**WORK INSTRUCTIONS**
Return all lines in the data where the string "done" can be found.

• • • • •

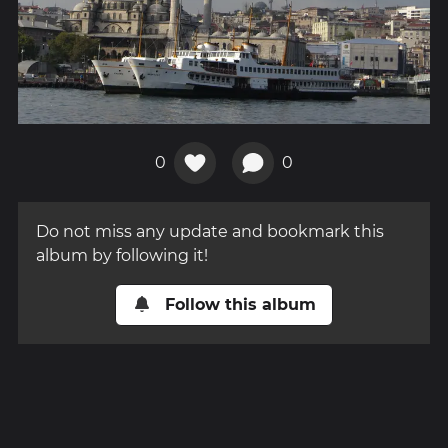
0
0
Do not miss any update and bookmark this
album by following it!
Follow this album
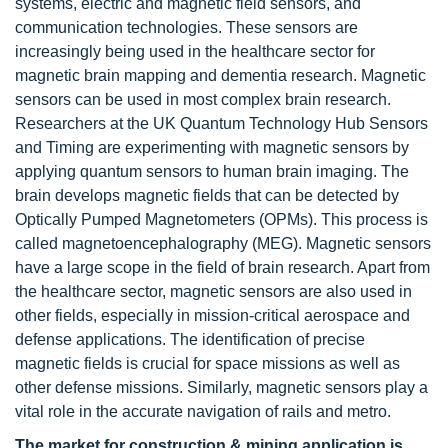
systems, electric and magnetic field sensors, and
communication technologies. These sensors are
increasingly being used in the healthcare sector for
magnetic brain mapping and dementia research. Magnetic
sensors can be used in most complex brain research.
Researchers at the UK Quantum Technology Hub Sensors
and Timing are experimenting with magnetic sensors by
applying quantum sensors to human brain imaging. The
brain develops magnetic fields that can be detected by
Optically Pumped Magnetometers (OPMs). This process is
called magnetoencephalography (MEG). Magnetic sensors
have a large scope in the field of brain research. Apart from
the healthcare sector, magnetic sensors are also used in
other fields, especially in mission-critical aerospace and
defense applications. The identification of precise
magnetic fields is crucial for space missions as well as
other defense missions. Similarly, magnetic sensors play a
vital role in the accurate navigation of rails and metro.
The market for construction & mining application is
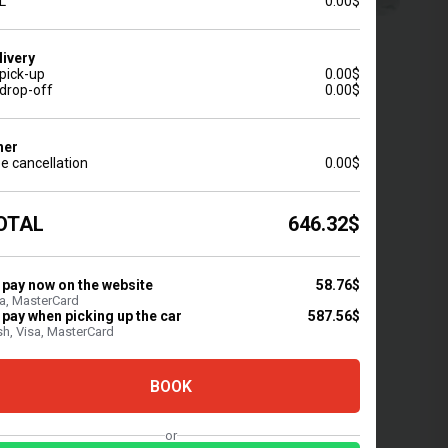
L
0.00$
livery
 pick-up
0.00$
 drop-off
0.00$
Minivan
Pickup
Other
2
16
2
0
her
e cancellation
0.00$
OTAL
646.32$
DDINGS
FULL INSURANCE
 rental for weddings
Full protection of the car
 celebrations
 pay now on the website
from adverse events
58.76$
a, MasterCard
 pay when picking up the car
587.56$
h, Visa, MasterCard
BOOK
or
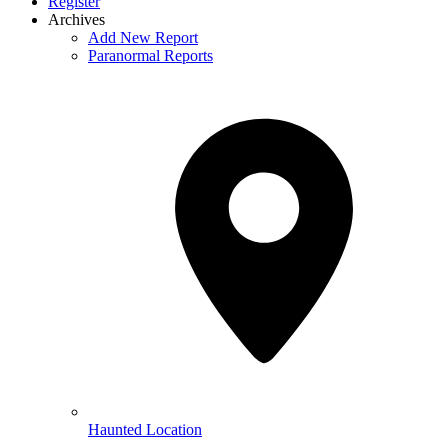
Register
Archives
Add New Report
Paranormal Reports
Haunted Location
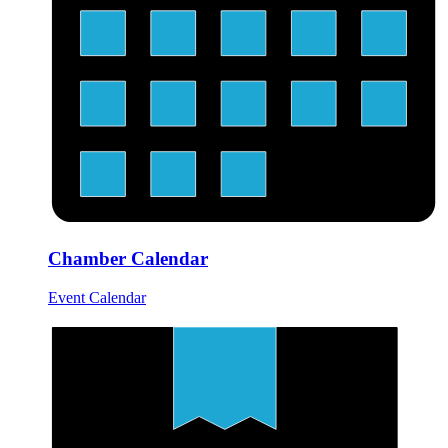
Chamber Calendar
Event Calendar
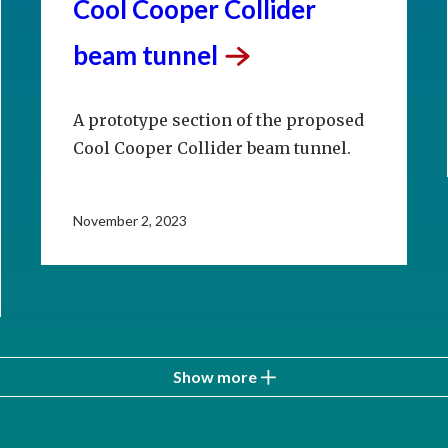
Cool Cooper Collider
beam
tunnel
A prototype section of the proposed
Cool Cooper Collider beam tunnel.
November 2, 2023
Show more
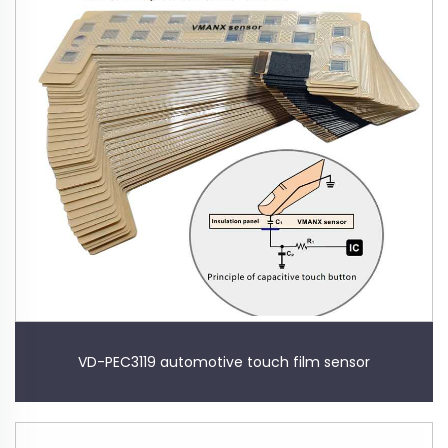
VD-PEC3119 automotive touch film sensor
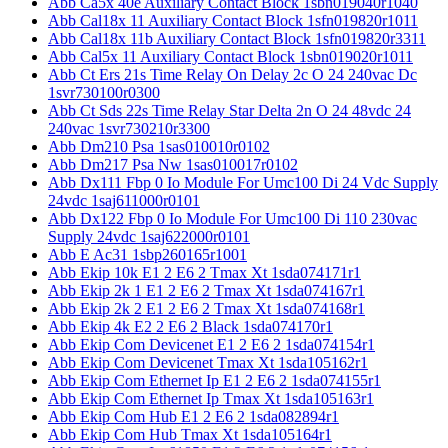
Abb Ca5x 40e Auxiliary Contact Block 1sbn019040r1040
Abb Cal18x 11 Auxiliary Contact Block 1sfn019820r1011
Abb Cal18x 11b Auxiliary Contact Block 1sfn019820r3311
Abb Cal5x 11 Auxiliary Contact Block 1sbn019020r1011
Abb Ct Ers 21s Time Relay On Delay 2c O 24 240vac Dc
1svr730100r0300
Abb Ct Sds 22s Time Relay Star Delta 2n O 24 48vdc 24
240vac 1svr730210r3300
Abb Dm210 Psa 1sas010010r0102
Abb Dm217 Psa Nw 1sas010017r0102
Abb Dx111 Fbp 0 Io Module For Umc100 Di 24 Vdc Supply
24vdc 1saj611000r0101
Abb Dx122 Fbp 0 Io Module For Umc100 Di 110 230vac
Supply 24vdc 1saj622000r0101
Abb E Ac31 1sbp260165r1001
Abb Ekip 10k E1 2 E6 2 Tmax Xt 1sda074171r1
Abb Ekip 2k 1 E1 2 E6 2 Tmax Xt 1sda074167r1
Abb Ekip 2k 2 E1 2 E6 2 Tmax Xt 1sda074168r1
Abb Ekip 4k E2 2 E6 2 Black 1sda074170r1
Abb Ekip Com Devicenet E1 2 E6 2 1sda074154r1
Abb Ekip Com Devicenet Tmax Xt 1sda105162r1
Abb Ekip Com Ethernet Ip E1 2 E6 2 1sda074155r1
Abb Ekip Com Ethernet Ip Tmax Xt 1sda105163r1
Abb Ekip Com Hub E1 2 E6 2 1sda082894r1
Abb Ekip Com Hub Tmax Xt 1sda105164r1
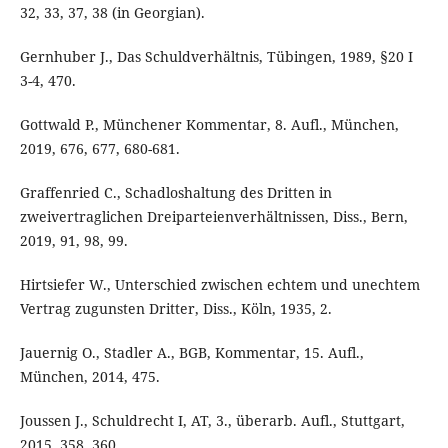
32, 33, 37, 38 (in Georgian).
Gernhuber J., Das Schuldverhältnis, Tübingen, 1989, §20 I
3-4, 470.
Gottwald P., Münchener Kommentar, 8. Aufl., München,
2019, 676, 677, 680-681.
Graffenried C., Schadloshaltung des Dritten in
zweivertraglichen Dreiparteienverhältnissen, Diss., Bern,
2019, 91, 98, 99.
Hirtsiefer W., Unterschied zwischen echtem und unechtem
Vertrag zugunsten Dritter, Diss., Köln, 1935, 2.
Jauernig O., Stadler A., BGB, Kommentar, 15. Aufl.,
München, 2014, 475.
Joussen J., Schuldrecht I, AT, 3., überarb. Aufl., Stuttgart,
2015, 358, 360.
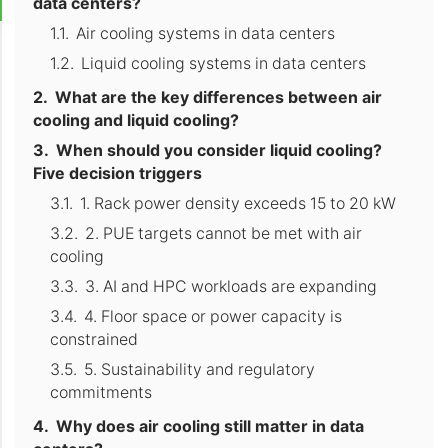
data centers?
Air cooling systems in data centers
Liquid cooling systems in data centers
What are the key differences between air
cooling and liquid cooling?
When should you consider liquid cooling?
Five decision triggers
1. Rack power density exceeds 15 to 20 kW
2. PUE targets cannot be met with air
cooling
3. AI and HPC workloads are expanding
4. Floor space or power capacity is
constrained
5. Sustainability and regulatory
commitments
Why does air cooling still matter in data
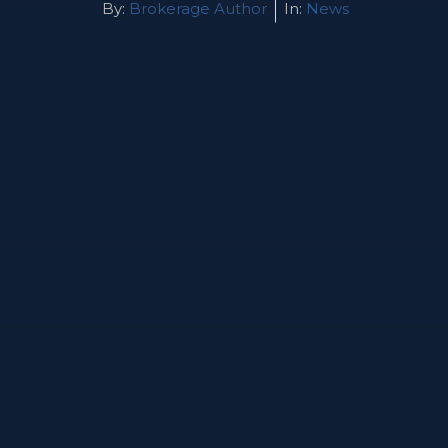
By:
Brokerage Author
In:
News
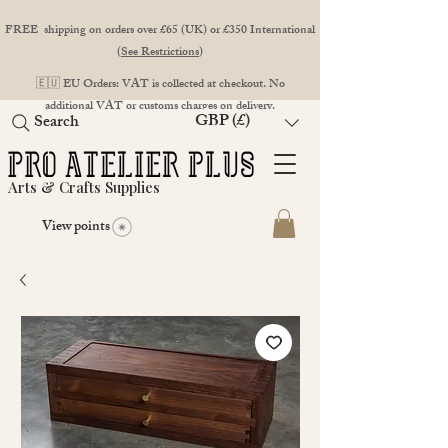
FREE shipping on orders over £65 (UK) or £350 International
(
See Restrictions
)
🇪🇺 EU Orders: VAT is collected at checkout. No
additional VAT or customs charges on delivery.
GBP (£)
Search
Arts & Crafts Supplies
View points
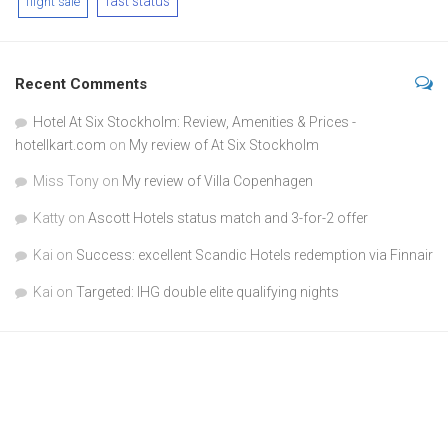
fast status
flight sale
Recent Comments
Hotel At Six Stockholm: Review, Amenities & Prices -
hotellkart.com
on
My review of At Six Stockholm
Miss Tony
on
My review of Villa Copenhagen
Katty
on
Ascott Hotels status match and 3-for-2 offer
Kai
on
Success: excellent Scandic Hotels redemption via Finnair
Kai
on
Targeted: IHG double elite qualifying nights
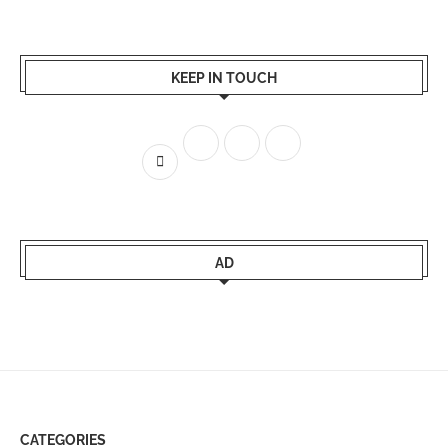
KEEP IN TOUCH
AD
CATEGORIES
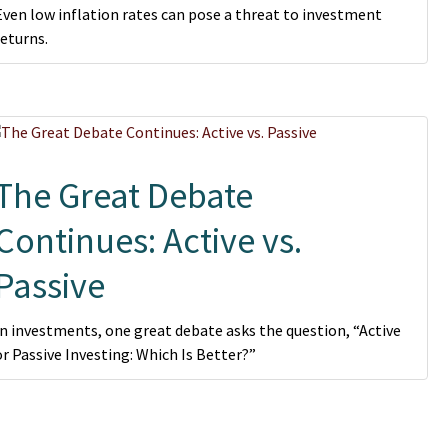
Even low inflation rates can pose a threat to investment
returns.
The Great Debate
Continues: Active vs.
Passive
In investments, one great debate asks the question, “Active
or Passive Investing: Which Is Better?”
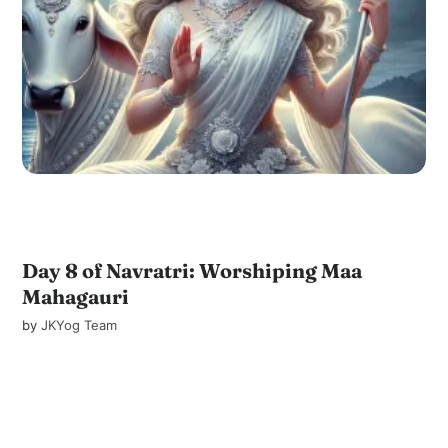
Day 8 of Navratri: Worshiping Maa
Mahagauri
by
JKYog Team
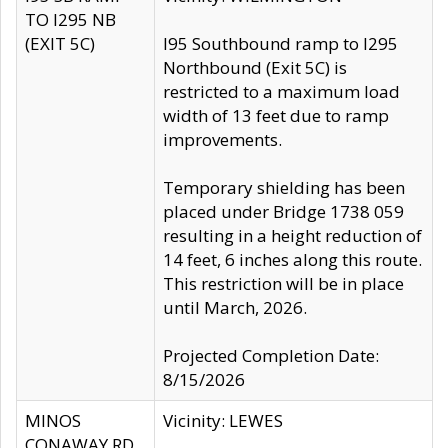
TO I295 NB
(EXIT 5C)
I95 Southbound ramp to I295
Northbound (Exit 5C) is
restricted to a maximum load
width of 13 feet due to ramp
improvements.
Temporary shielding has been
placed under Bridge 1738 059
resulting in a height reduction of
14 feet, 6 inches along this route.
This restriction will be in place
until March, 2026.
Projected Completion Date:
8/15/2026
MINOS
Vicinity: LEWES
CONAWAY RD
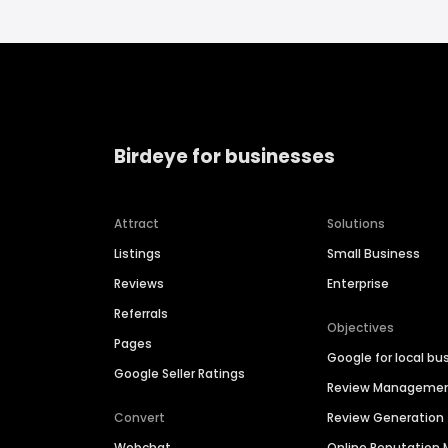
Birdeye for businesses
Attract
Solutions
Listings
Small Business
Reviews
Enterprise
Referrals
Objectives
Pages
Google for local bu
Google Seller Ratings
Review Manageme
Convert
Review Generation
Webchat
Online Reputatio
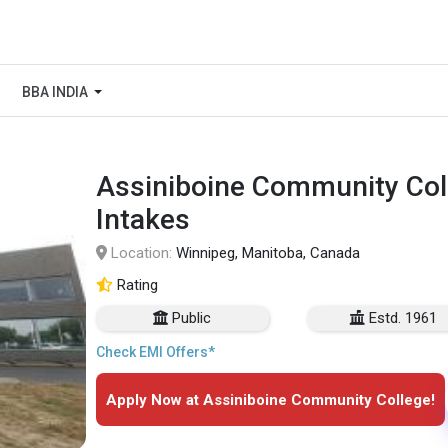
BBA INDIA
Assiniboine Community Coll
Intakes
Location:
Winnipeg, Manitoba, Canada
Rating
Public
Estd. 1961
Check EMI Offers*
Apply Now at Assiniboine Community College!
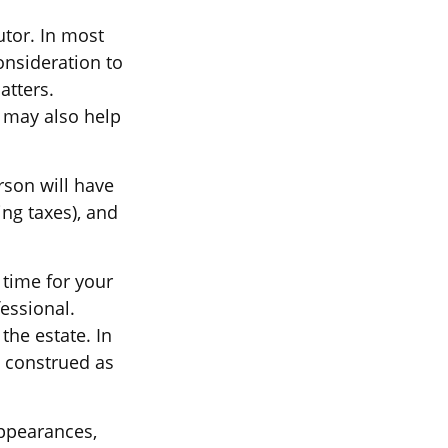
utor. In most
consideration to
atters.
 may also help
rson will have
ng taxes), and
 time for your
fessional.
the estate. In
e construed as
ppearances,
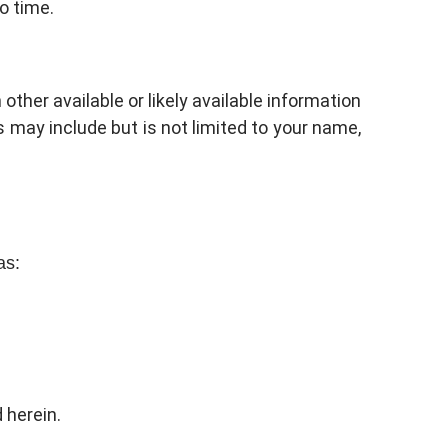
o time.
other available or likely available information
s may include but is not limited to your name,
as:
 herein.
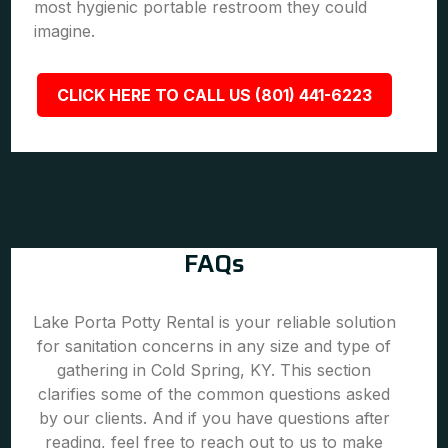
most hygienic portable restroom they could
imagine.
CLICK HERE TO CALL US (801) 441-6223
FAQs
Lake Porta Potty Rental is your reliable solution
for sanitation concerns in any size and type of
gathering in Cold Spring, KY. This section
clarifies some of the common questions asked
by our clients. And if you have questions after
reading, feel free to reach out to us to make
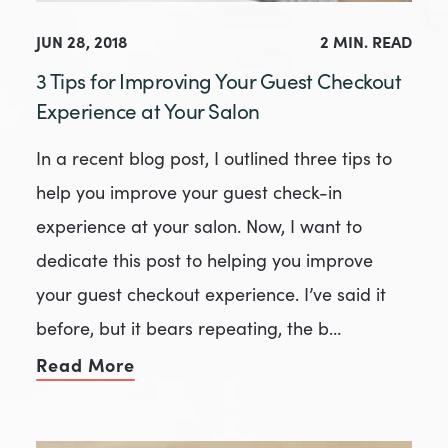
JUN 28, 2018
2 MIN. READ
3 Tips for Improving Your Guest Checkout
Experience at Your Salon
In a recent blog post, I outlined three tips to
help you improve your guest check-in
experience at your salon. Now, I want to
dedicate this post to helping you improve
your guest checkout experience. I’ve said it
before, but it bears repeating, the b…
Read More
of 3 Tips for Improving Your Guest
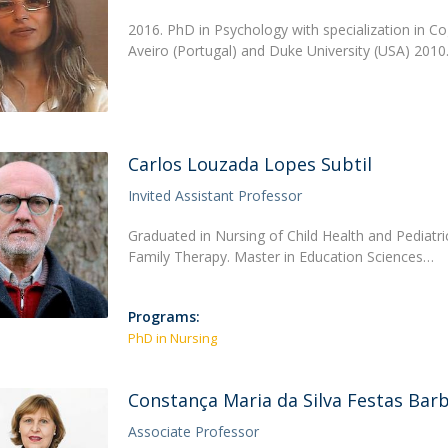
2016. PhD in Psychology with specialization in Co
Aveiro (Portugal) and Duke University (USA) 201
Carlos Louzada Lopes Subtil
Invited Assistant Professor
Graduated in Nursing of Child Health and Pediatr
Family Therapy. Master in Education Sciences…
Programs:
PhD in Nursing
Constança Maria da Silva Festas Bar
Associate Professor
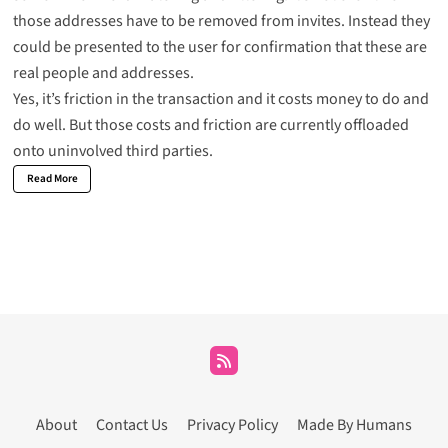
those addresses have to be removed from invites. Instead they
could be presented to the user for confirmation that these are
real people and addresses.
Yes, it’s friction in the transaction and it costs money to do and
do well. But those costs and friction are currently offloaded
onto uninvolved third parties.
Read More
About
Contact Us
Privacy Policy
Made By Humans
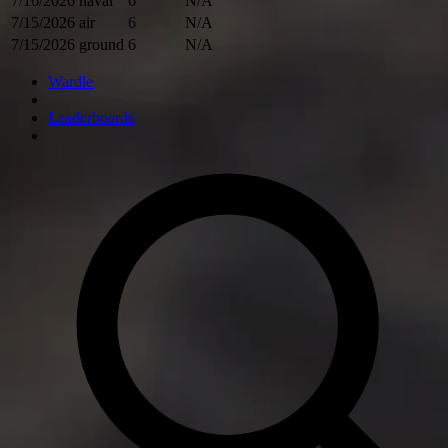
7/16/2026
naval
6
N/A
7/15/2026
air
6
N/A
7/15/2026
ground
6
N/A
Wardle
Leaderboards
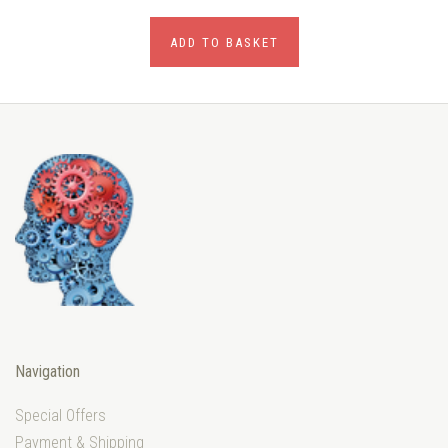
ADD TO BASKET
Navigation
Special Offers
Payment & Shipping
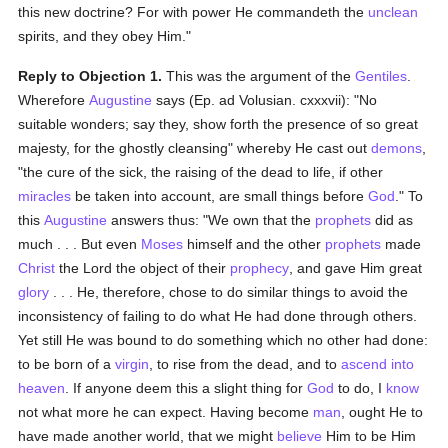
this new doctrine? For with power He commandeth the
unclean
spirits, and they obey Him."
Reply to Objection 1.
This was the argument of the
Gentiles
.
Wherefore
Augustine
says (Ep. ad Volusian. cxxxvii): "No
suitable wonders; say they, show forth the presence of so great
majesty, for the ghostly cleansing" whereby He cast out
demons
,
"the cure of the sick, the raising of the dead to life, if other
miracles
be taken into account, are small things before
God
." To
this
Augustine
answers thus: "We own that the
prophets
did as
much . . . But even
Moses
himself and the other
prophets
made
Christ
the Lord the object of their
prophecy
, and gave Him great
glory
. . . He, therefore, chose to do similar things to avoid the
inconsistency of failing to do what He had done through others.
Yet still He was bound to do something which no other had done:
to be born of a
virgin
, to rise from the dead, and to
ascend into
heaven
. If anyone deem this a slight thing for
God
to do, I
know
not what more he can expect. Having become
man
, ought He to
have made another world, that we might
believe
Him to be Him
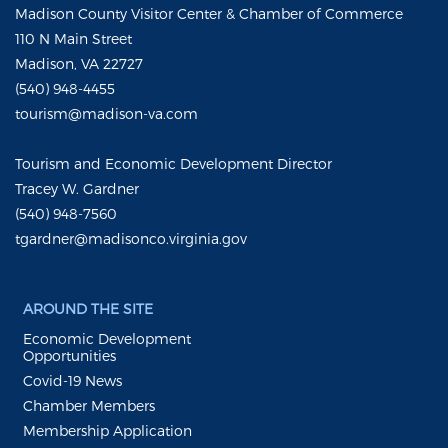
Madison County Visitor Center & Chamber of Commerce
110 N Main Street
Madison, VA 22727
(540) 948-4455
tourism@madison-va.com
Tourism and Economic Development Director
Tracey W. Gardner
(540) 948-7560
tgardner@madisonco.virginia.gov
AROUND THE SITE
Economic Development
Opportunities
Covid-19 News
Chamber Members
Membership Application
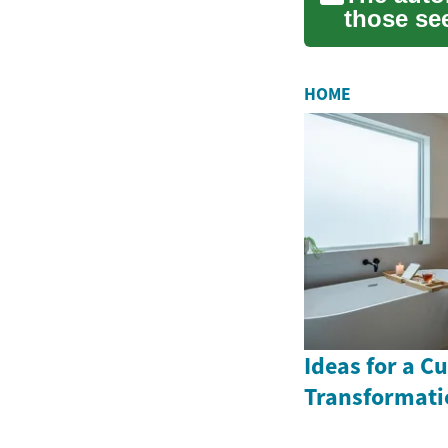
those se
versatil...
HOME
Ideas for a 
Transformati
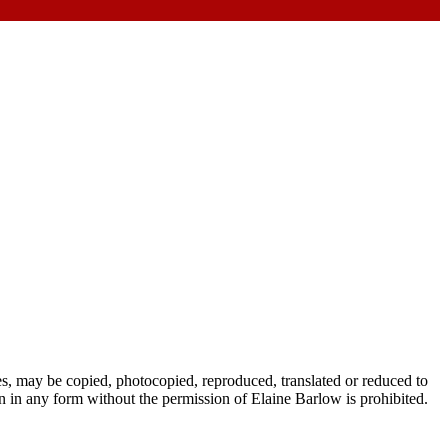
es, may be copied, photocopied, reproduced, translated or reduced to
 in any form without the permission of Elaine Barlow is prohibited.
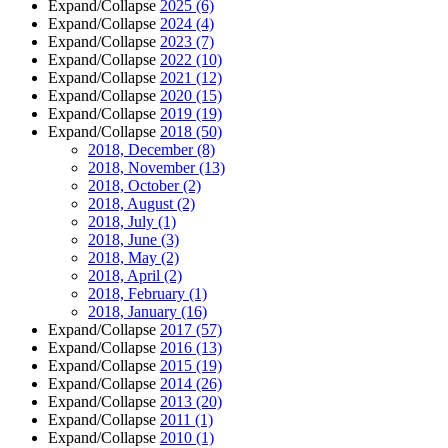
Expand/Collapse
2025
(6)
Expand/Collapse
2024
(4)
Expand/Collapse
2023
(7)
Expand/Collapse
2022
(10)
Expand/Collapse
2021
(12)
Expand/Collapse
2020
(15)
Expand/Collapse
2019
(19)
Expand/Collapse
2018
(50)
2018, December
(8)
2018, November
(13)
2018, October
(2)
2018, August
(2)
2018, July
(1)
2018, June
(3)
2018, May
(2)
2018, April
(2)
2018, February
(1)
2018, January
(16)
Expand/Collapse
2017
(57)
Expand/Collapse
2016
(13)
Expand/Collapse
2015
(19)
Expand/Collapse
2014
(26)
Expand/Collapse
2013
(20)
Expand/Collapse
2011
(1)
Expand/Collapse
2010
(1)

• • • • •

**RESPONSE AREA**
inconsistency of failing to do what He had done through others.
Yet still He was bound to do something which no other had done:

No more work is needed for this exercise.